ALLEN IVERSON INTERVIEW: NOT DEAD


In this edition of celeb versus teen, a teen with very little knowledge on the sport of basketball recently sent former NBA player Allen Iverson a barrage of fan mail.  Allen Iverson joins teen news for the inside scoop on how professional athletes actually react to the very few messages they end up reading.

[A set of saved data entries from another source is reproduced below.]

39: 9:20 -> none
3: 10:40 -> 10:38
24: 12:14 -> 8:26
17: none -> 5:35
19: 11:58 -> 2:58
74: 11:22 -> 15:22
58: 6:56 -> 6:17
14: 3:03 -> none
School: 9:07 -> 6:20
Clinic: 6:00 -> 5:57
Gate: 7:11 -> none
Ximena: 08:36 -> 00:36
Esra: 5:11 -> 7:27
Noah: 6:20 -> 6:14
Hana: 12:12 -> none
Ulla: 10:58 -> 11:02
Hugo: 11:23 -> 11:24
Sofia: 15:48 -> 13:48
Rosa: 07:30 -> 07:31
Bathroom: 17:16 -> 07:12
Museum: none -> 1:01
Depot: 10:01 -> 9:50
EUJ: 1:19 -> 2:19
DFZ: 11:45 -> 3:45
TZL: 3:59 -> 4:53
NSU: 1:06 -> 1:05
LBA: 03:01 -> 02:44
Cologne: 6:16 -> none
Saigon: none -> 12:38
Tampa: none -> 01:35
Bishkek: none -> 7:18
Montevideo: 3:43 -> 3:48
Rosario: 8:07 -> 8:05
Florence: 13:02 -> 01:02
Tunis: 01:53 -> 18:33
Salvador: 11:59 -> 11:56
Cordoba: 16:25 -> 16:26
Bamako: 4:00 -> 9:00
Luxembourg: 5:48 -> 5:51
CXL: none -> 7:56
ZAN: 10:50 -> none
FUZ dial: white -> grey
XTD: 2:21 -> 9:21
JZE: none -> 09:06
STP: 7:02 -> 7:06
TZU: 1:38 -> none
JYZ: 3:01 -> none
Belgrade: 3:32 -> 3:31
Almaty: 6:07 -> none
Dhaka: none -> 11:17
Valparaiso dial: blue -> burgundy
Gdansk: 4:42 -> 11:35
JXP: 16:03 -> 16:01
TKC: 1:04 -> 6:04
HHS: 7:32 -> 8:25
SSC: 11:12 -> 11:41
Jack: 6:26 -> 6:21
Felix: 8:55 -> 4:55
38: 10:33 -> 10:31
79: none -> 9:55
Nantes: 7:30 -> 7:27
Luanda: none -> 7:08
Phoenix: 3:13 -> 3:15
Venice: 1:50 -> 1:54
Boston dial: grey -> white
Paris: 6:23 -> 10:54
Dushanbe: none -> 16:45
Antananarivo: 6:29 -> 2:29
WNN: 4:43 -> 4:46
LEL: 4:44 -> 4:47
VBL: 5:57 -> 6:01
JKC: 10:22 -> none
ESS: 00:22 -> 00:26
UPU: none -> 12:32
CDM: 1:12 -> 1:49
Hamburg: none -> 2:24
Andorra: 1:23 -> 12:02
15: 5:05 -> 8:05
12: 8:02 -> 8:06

TN: You don't look like Allen Iverson.
AI: Trust me, I am.
TN: Okay.

TN: Let's look at Tim's first message to you.

Dear Alan Ivursun,

Is it Alan or Allen? I wasn't really sure so I just picked one I hope that's OK. :) Anyway, I was watching you play basketball the other night and I just want to be like you! Can you come over one day and teach me how to shoot a b ball

From, Tim

AI: It's Allen.
TN: We know, but who are you really? You're not even black.
AI: Trust me, I'm Allen Iverson, but yea this kid's a god damn herb.

Dear Allen Iverson,

I googled you this time.  Sorry for the spelling errors! Did you know you can pretty much google anything!  I also realized you retired a long time ago but you're still my favorite.  What's your favorite snack?  Personally I like Oreos because you can lick them for days.

Sincerely, Tim

AI:  I fucking love oreas.
TN: Oranges are delicious.
AI: I could eat orangutans all day everyday.

Allen,

Can you please fucking respond, I'm literally sick of fucking sending you these god damn letters and acting like a cutesy bitch just to talk to you.  The real situation is my friend bet me $200 I couldn't get an NBA player to punch me in the face, and seeing how you're probably desperate af for the money I figured I'd split it with you.  So come at me pussy I live at [Address removed for privacy purposes]. 

Fuck you, Tim

AI: I'll knock that kid the fuck out.

Hopefully on the next edition of celeb versus teen we'll do a little more research before we attribute a bunch of quotes to the actual person when we knew right from the jump this guy was a fraud.  Seriously though, hit us up if you're the real Allen Iverson, we're here for you when life gets tough man.